| Activity |
Transcribe word for word the lines below from the line with "hysical activity to" through the line with "Professional determines that", ends included.

| Transcribed page contents |
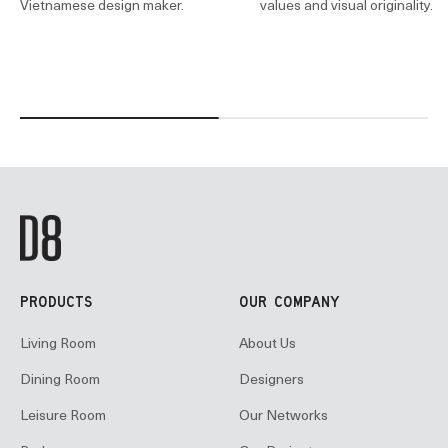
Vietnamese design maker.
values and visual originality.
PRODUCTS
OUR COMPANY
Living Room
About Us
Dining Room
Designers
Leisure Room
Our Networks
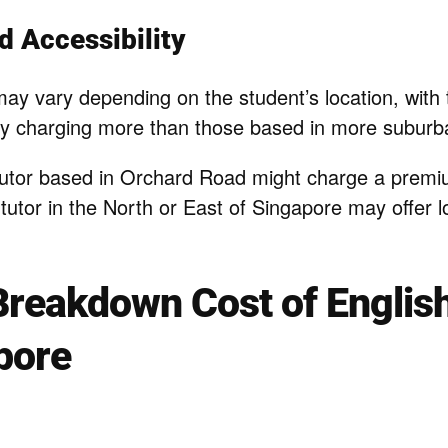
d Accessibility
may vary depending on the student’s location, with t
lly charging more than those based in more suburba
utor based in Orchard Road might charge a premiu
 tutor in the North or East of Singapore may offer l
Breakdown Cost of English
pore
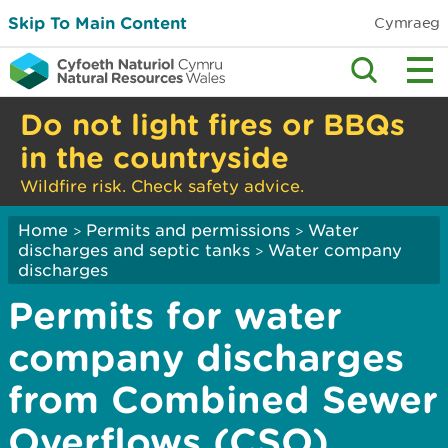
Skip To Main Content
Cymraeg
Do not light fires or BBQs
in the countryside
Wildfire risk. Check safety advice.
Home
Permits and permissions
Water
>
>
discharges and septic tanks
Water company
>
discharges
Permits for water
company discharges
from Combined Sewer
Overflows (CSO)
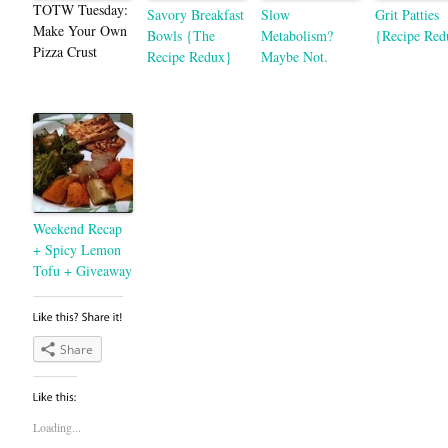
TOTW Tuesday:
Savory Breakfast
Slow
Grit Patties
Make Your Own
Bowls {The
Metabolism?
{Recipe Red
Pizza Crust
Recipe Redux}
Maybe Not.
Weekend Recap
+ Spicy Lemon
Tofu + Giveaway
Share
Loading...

---

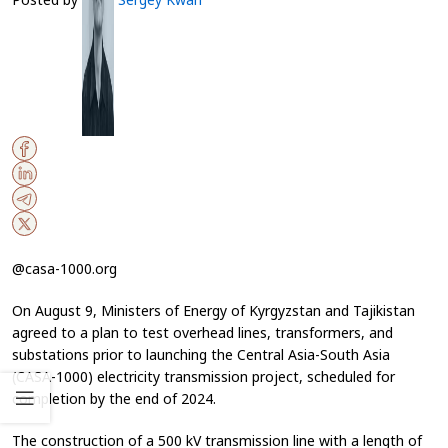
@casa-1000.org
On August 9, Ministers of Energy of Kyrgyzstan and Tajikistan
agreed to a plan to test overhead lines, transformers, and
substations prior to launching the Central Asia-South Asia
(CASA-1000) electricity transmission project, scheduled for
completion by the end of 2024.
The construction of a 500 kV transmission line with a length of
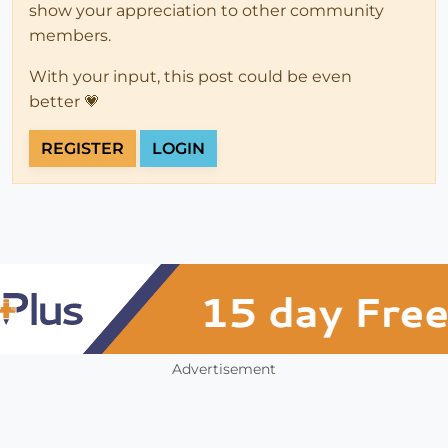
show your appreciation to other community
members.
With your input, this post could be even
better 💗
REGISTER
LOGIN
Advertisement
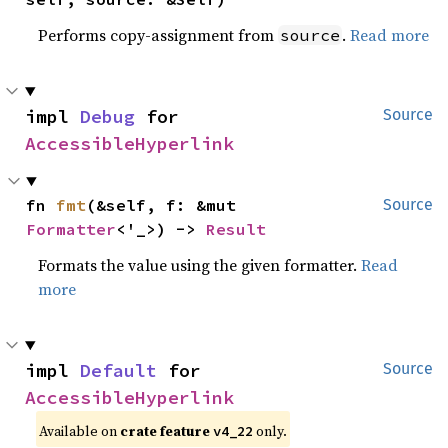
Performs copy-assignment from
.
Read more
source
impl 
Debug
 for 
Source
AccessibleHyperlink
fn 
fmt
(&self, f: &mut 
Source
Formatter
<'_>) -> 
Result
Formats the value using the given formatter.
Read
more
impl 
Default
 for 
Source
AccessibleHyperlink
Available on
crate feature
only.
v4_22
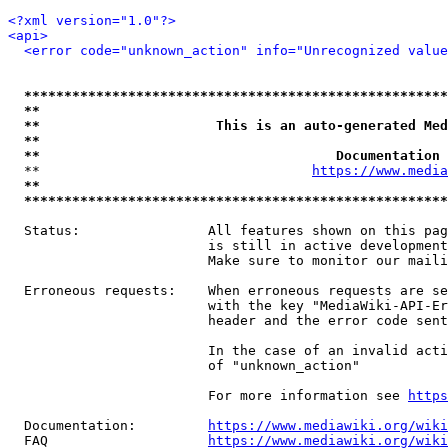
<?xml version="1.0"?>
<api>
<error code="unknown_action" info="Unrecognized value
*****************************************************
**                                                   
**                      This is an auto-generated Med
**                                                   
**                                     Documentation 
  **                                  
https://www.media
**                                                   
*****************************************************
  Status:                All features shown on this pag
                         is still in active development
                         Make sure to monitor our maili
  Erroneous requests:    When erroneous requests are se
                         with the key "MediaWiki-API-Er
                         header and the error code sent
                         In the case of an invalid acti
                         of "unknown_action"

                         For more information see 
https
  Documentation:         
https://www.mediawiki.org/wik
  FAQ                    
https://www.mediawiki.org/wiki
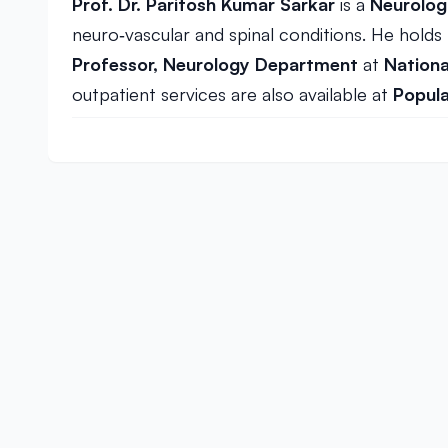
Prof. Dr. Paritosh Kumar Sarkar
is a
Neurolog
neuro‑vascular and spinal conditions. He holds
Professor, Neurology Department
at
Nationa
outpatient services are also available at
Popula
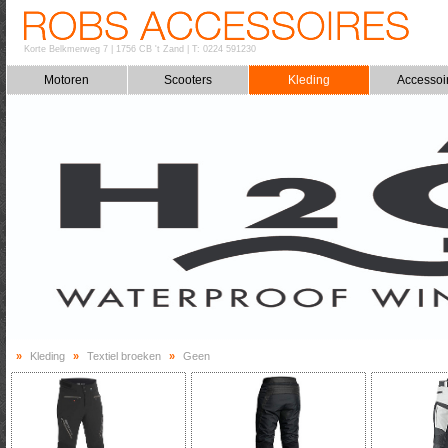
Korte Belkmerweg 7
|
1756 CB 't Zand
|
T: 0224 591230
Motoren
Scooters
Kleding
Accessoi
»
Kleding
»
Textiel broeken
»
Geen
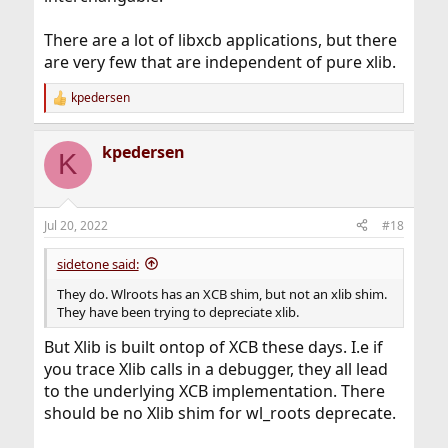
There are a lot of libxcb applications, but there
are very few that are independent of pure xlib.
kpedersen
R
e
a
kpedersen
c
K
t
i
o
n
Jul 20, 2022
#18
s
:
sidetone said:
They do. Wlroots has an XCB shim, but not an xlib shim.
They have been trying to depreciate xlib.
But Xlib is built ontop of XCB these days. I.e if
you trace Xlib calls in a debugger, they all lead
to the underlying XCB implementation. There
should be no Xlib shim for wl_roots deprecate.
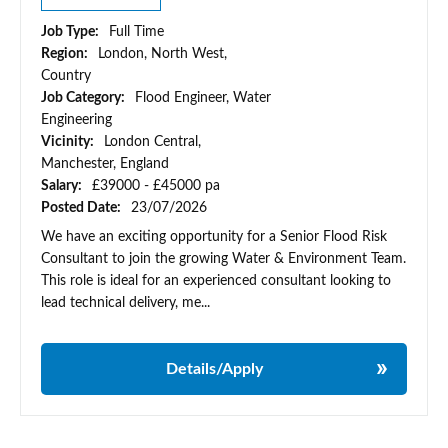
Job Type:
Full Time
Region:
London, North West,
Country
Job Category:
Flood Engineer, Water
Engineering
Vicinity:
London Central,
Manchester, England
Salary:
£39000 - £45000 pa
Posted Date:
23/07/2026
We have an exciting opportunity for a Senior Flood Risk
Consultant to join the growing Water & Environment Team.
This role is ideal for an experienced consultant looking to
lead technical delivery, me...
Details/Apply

--

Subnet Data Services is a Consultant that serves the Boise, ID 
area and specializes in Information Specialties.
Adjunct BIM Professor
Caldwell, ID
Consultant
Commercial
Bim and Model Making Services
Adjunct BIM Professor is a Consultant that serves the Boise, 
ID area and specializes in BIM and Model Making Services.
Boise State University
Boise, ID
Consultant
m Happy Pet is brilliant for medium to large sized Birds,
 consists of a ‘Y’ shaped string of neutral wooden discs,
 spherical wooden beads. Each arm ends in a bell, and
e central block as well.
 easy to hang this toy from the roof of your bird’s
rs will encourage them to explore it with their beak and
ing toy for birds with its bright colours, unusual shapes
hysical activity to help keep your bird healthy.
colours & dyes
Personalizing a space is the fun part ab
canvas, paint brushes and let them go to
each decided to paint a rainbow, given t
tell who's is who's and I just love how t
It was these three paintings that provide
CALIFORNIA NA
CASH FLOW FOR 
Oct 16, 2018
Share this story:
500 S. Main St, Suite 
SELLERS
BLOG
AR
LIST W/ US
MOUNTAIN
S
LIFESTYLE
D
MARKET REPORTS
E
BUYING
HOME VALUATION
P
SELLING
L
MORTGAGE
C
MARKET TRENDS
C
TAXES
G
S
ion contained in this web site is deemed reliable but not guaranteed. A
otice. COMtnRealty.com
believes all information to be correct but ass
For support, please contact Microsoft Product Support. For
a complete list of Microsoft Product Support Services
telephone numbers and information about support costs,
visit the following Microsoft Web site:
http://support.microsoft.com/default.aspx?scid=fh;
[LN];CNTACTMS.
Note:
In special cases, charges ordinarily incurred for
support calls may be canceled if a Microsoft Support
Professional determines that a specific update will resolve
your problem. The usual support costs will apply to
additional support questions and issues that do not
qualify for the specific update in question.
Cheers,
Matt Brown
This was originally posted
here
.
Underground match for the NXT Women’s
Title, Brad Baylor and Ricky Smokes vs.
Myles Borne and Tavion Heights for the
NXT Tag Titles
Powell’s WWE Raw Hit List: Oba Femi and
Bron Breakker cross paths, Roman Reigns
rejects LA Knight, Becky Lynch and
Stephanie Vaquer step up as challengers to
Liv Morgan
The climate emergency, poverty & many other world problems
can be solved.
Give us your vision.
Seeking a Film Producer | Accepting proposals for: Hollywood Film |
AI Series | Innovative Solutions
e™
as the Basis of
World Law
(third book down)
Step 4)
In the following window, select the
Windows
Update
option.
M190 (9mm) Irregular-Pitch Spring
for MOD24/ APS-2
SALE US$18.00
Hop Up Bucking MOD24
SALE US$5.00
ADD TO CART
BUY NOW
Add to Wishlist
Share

| Response |
hysical activity to help keep your bird healthy.
colours & dyes
Personalizing a space is the fun part ab
canvas, paint brushes and let them go to
each decided to paint a rainbow, given t
tell who's is who's and I just love how t
It was these three paintings that provide
CALIFORNIA NA
CASH FLOW FOR 
Oct 16, 2018
Share this story:
500 S. Main St, Suite 
SELLERS
BLOG
AR
LIST W/ US
MOUNTAIN
S
LIFESTYLE
D
MARKET REPORTS
E
BUYING
HOME VALUATION
P
SELLING
L
MORTGAGE
C
MARKET TRENDS
C
TAXES
G
S
ion contained in this web site is deemed reliable but not guaranteed. A
otice. COMtnRealty.com
believes all information to be correct but ass
For support, please contact Microsoft Product Support. For
a complete list of Microsoft Product Support Services
telephone numbers and information about support costs,
visit the following Microsoft Web site:
http://support.microsoft.com/default.aspx?scid=fh;
[LN];CNTACTMS.
Note:
In special cases, charges ordinarily incurred for
support calls may be canceled if a Microsoft Support
Professional determines that a specific update will resolve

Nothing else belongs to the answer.